____ Information provided
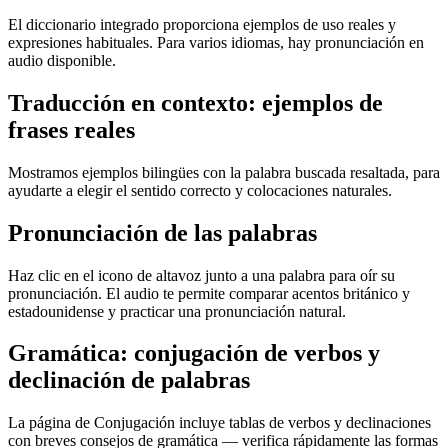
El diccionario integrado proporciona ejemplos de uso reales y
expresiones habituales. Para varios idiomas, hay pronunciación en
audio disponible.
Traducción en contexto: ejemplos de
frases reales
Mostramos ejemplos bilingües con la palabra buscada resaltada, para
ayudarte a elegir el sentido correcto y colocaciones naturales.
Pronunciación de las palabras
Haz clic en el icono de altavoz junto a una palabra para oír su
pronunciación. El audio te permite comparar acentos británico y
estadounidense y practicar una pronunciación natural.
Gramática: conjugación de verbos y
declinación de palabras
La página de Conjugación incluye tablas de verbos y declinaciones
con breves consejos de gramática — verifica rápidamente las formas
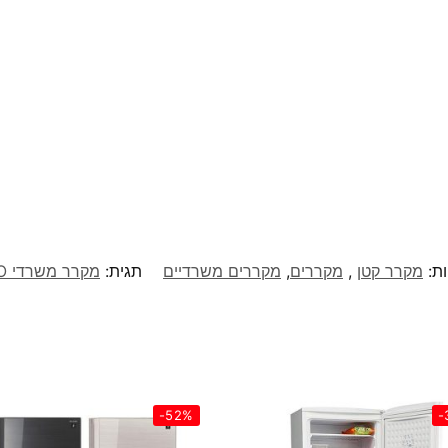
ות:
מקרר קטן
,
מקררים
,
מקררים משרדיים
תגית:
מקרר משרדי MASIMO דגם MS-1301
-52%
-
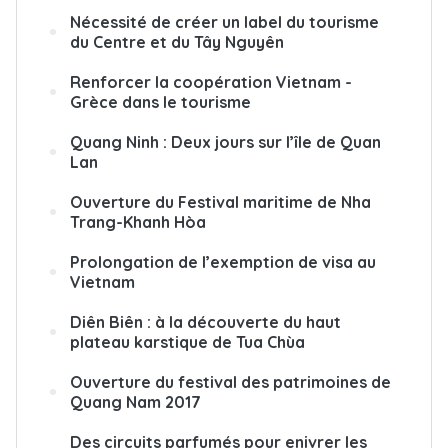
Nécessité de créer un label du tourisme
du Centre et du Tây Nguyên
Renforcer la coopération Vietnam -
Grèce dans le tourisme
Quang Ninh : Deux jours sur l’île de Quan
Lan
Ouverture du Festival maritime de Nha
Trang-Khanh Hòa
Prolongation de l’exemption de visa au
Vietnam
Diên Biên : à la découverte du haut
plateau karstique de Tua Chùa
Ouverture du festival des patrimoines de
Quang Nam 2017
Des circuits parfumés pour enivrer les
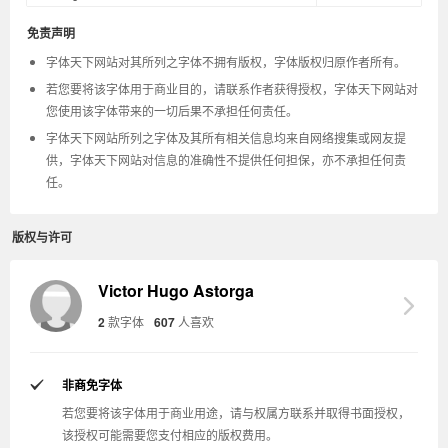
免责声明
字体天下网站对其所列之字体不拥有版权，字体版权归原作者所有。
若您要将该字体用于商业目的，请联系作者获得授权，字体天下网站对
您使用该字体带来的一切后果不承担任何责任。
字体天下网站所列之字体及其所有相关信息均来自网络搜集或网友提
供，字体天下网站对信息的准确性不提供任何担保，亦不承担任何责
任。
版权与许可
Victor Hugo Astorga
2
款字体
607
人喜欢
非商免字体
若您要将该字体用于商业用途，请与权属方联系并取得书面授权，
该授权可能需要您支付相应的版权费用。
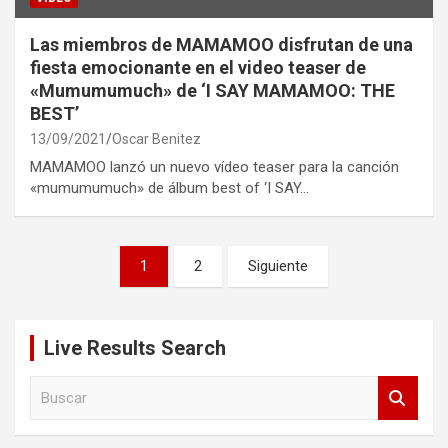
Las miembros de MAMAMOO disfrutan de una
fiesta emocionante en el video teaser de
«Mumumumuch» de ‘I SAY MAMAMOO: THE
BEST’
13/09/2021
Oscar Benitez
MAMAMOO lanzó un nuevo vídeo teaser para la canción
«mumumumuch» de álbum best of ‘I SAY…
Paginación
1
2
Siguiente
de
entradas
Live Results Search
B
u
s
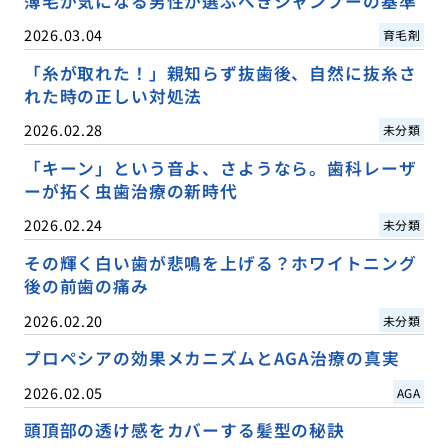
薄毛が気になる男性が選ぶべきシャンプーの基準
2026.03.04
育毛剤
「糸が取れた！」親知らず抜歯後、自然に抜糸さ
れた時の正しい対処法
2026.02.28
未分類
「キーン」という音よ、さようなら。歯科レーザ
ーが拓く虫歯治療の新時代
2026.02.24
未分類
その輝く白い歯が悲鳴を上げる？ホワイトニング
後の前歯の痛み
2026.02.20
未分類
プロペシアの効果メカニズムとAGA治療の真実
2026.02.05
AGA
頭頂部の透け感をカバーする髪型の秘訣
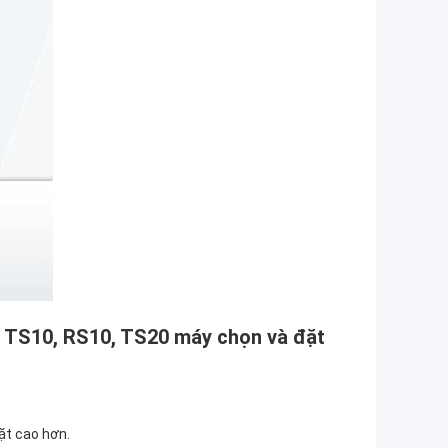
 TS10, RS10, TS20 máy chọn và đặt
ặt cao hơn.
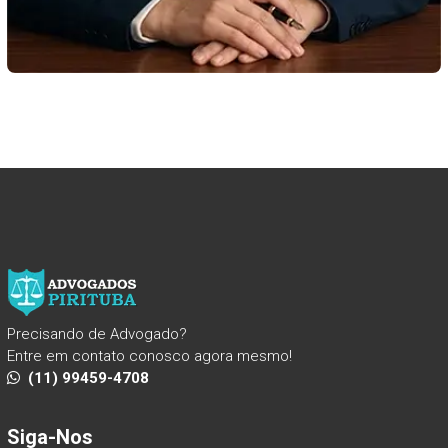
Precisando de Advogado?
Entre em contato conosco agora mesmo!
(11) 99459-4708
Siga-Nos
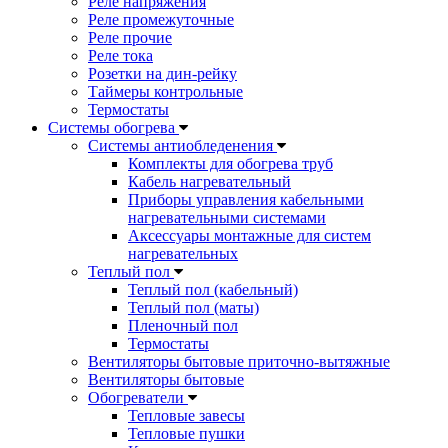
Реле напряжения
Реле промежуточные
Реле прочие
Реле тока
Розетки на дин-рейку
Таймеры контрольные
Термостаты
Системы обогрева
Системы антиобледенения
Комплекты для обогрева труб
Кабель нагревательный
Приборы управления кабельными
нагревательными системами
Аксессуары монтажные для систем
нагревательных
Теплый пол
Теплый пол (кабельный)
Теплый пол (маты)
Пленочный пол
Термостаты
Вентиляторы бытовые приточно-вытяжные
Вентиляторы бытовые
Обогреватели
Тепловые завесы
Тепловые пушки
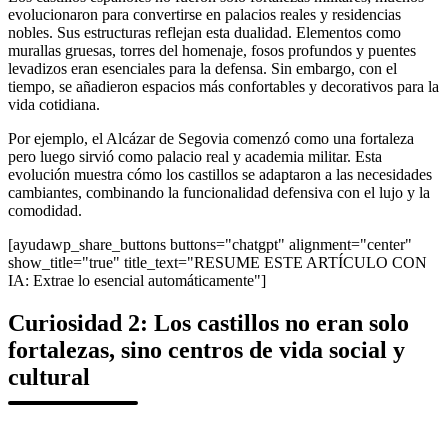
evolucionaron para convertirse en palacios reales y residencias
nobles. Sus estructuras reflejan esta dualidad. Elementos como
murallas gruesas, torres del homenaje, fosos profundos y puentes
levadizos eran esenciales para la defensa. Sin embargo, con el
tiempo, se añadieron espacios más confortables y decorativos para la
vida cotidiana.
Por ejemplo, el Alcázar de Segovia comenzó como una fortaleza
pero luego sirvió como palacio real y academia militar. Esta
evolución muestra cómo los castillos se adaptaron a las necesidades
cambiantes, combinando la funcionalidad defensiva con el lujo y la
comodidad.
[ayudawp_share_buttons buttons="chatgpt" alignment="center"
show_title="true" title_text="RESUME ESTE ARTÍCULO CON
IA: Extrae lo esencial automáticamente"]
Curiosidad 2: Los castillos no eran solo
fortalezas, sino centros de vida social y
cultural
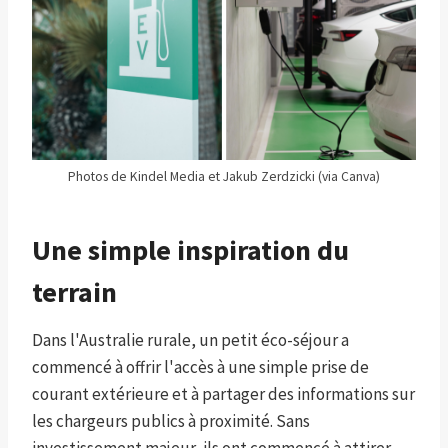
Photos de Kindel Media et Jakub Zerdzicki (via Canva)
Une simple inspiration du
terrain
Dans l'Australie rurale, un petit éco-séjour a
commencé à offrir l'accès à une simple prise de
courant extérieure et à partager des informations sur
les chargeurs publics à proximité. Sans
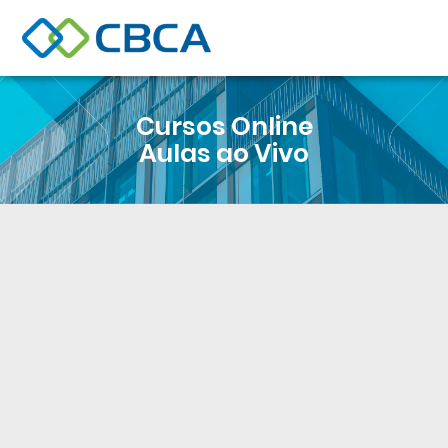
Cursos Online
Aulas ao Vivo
________
____ Information provided
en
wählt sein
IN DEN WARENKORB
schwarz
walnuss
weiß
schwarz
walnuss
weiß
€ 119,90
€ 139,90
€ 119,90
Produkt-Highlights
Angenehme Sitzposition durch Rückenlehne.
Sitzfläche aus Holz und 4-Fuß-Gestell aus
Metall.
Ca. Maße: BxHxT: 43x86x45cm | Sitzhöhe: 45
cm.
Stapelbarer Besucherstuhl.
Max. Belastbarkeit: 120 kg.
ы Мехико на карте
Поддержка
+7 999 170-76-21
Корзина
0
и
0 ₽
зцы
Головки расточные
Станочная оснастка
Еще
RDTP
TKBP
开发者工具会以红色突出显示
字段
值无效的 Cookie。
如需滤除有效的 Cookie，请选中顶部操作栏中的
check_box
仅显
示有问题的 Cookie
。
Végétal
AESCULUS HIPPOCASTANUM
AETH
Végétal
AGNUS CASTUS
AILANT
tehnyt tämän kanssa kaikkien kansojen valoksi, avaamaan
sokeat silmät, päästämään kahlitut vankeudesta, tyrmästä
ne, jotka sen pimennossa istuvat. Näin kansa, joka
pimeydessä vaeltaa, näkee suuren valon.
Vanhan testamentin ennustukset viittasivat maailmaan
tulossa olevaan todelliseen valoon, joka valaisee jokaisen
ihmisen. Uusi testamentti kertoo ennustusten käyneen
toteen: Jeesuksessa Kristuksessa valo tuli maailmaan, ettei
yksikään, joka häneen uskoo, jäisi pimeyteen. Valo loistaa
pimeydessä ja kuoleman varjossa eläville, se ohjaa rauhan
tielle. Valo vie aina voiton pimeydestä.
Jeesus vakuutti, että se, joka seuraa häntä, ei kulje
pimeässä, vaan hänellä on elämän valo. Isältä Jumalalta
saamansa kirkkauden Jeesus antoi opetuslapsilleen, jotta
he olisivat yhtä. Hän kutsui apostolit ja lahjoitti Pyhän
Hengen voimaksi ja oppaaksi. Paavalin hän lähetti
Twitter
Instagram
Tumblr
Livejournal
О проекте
________
**Task objective**. Could you copy every line from the records that has "Теплый" in it?

**Solution for this exercise**.
Теплый пол
Теплый пол (кабельный)
Теплый пол (маты)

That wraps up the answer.